Government attempts to boost social investment, various charity fraudsters in court, concerns about the misuse of the assets of charities working in difficult areas such as Syria and a new Sorp were concerns for charity finance professionals throughout 2014.
In January, the Charity Commission opened statutory inquiries into the finances of two charities helping to deliver aid to Syria.
The risks of working in the country and the possibility of charities financing terror there or elsewhere remained a concern for charities, the commission and the police throughout the year, with several arrests made and banking services being denied to several Muslim charities and charities working in Syria.
Police called for public vigilance for bogus charity collectors, and spoke in favour of greater anti-fraud and counter-terror powers for the Charity Commission.
Again in January, a self-proclaimed bishop was jailed for two years for stealing £186,000 from a charity of which he was trustee – the first of several headline-grabbing fraud cases. In later months the former head of counter-fraud at Oxfam was jailed for stealing £65,000 from the charity, and a volunteer fundraiser for Help for Heroes was sentenced to four and a half years in jail for £300,000 of fraud.

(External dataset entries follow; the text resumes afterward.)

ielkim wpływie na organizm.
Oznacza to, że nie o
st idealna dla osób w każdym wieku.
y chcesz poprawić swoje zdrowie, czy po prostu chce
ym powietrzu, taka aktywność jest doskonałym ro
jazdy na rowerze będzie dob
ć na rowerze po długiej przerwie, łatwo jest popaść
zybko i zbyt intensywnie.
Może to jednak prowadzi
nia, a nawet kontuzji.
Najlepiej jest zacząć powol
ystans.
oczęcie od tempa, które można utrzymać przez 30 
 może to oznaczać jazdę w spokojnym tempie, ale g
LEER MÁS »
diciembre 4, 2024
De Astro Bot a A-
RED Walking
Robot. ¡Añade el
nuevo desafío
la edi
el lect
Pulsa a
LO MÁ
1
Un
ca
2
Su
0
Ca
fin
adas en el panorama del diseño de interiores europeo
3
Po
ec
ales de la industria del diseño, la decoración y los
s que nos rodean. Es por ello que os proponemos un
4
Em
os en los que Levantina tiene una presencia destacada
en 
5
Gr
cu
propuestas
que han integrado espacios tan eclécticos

March’s Budget set the rate of social investment tax relief at 30 per cent, and December’s Autumn Statement increased the limit on investments on which the relief can be claimed.
In between, the sector’s scepticism about social investment was expressed on several occasions, and the pioneering HM Prison Peterborough social impact bond recorded underwhelming results, while Big Society Capital continued attempts to stimulate the market.

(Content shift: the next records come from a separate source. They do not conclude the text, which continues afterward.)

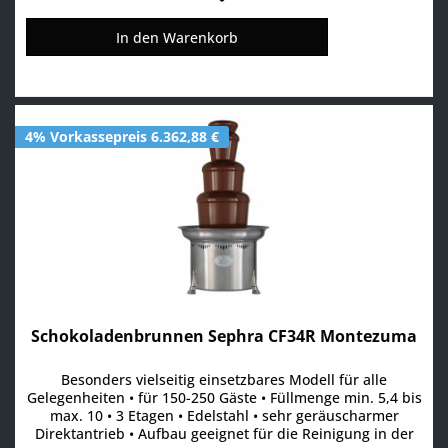
In den
Warenkorb
4% Vorkassepreis 6.362,88 €
Schokoladenbrunnen Sephra CF34R Montezuma
Besonders vielseitig einsetzbares Modell für alle
Gelegenheiten • für 150-250 Gäste • Füllmenge min. 5,4 bis
max. 10 • 3 Etagen • Edelstahl • sehr geräuscharmer
Direktantrieb • Aufbau geeignet für die Reinigung in der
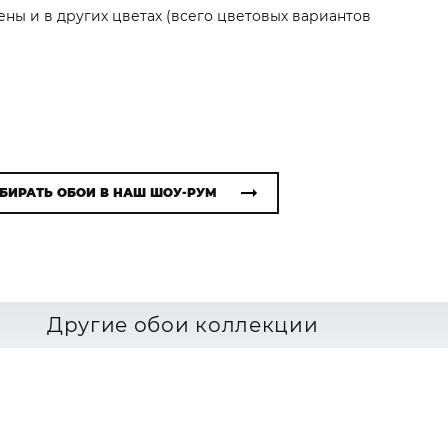
ены и в других цветах (всего цветовых вариантов
БИРАТЬ ОБОИ В НАШ ШОУ-РУМ
Другие обои коллекции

The announcement of new VAT reliefs for charities including hospices and air ambulances in both of the Budget and the Autumn Statement were also welcomed. These aside, charity sector leaders on both occasions were disappointed – the Budget left them feeling like the "forgotten sector", and the Autumn Statement was branded a mix of "promising noises and fatal errors".
The new Statements of Recommended Practice for charity accounts were published in July. For the first time there were two charity Sorps, one of which was for smaller charities, although this is likely to be abolished as early as 2016. Before you know it, there will be another new Sorp; the Charity Commission and the Office of the Scottish Charity Regulator appointed a new Sorp committee that will serve until 2018.
In the same month, a government announcement that it was dropping plans to make it harder to set up a charity for tax-avoidance purposes was welcomed by the sector. There had been concerns that the proposed powers were disproportionate and would have caused collateral damage to legitimate charities. HM Revenue & Customs claimed two victories against people abusing charities for tax avoidance, one in April and another in May.
In the last months of the year the demise of BeatBullying, a previously lauded charity that went into liquidation in November owing more than £1m to assorted creditors, left a number of people out of jobs and others asking where it all went wrong.
In December, a report into charity investments was published by the charity leaders group Acevo. It recommended more transparency on investments across the sector after the 2013 BBC Panorama exposé on the investments of Comic Relief, which included alcohol, tobacco and arms – all of which the charity pledged in May to remove from its portfolio in future.
Also this month, the Cabinet Office opened a consultation on raising the audit threshold for charities from £500,000 to £1m. The government has, however, so far resisted repeated calls from the sector to begin an early review of the Gift Aid Small Donations Scheme.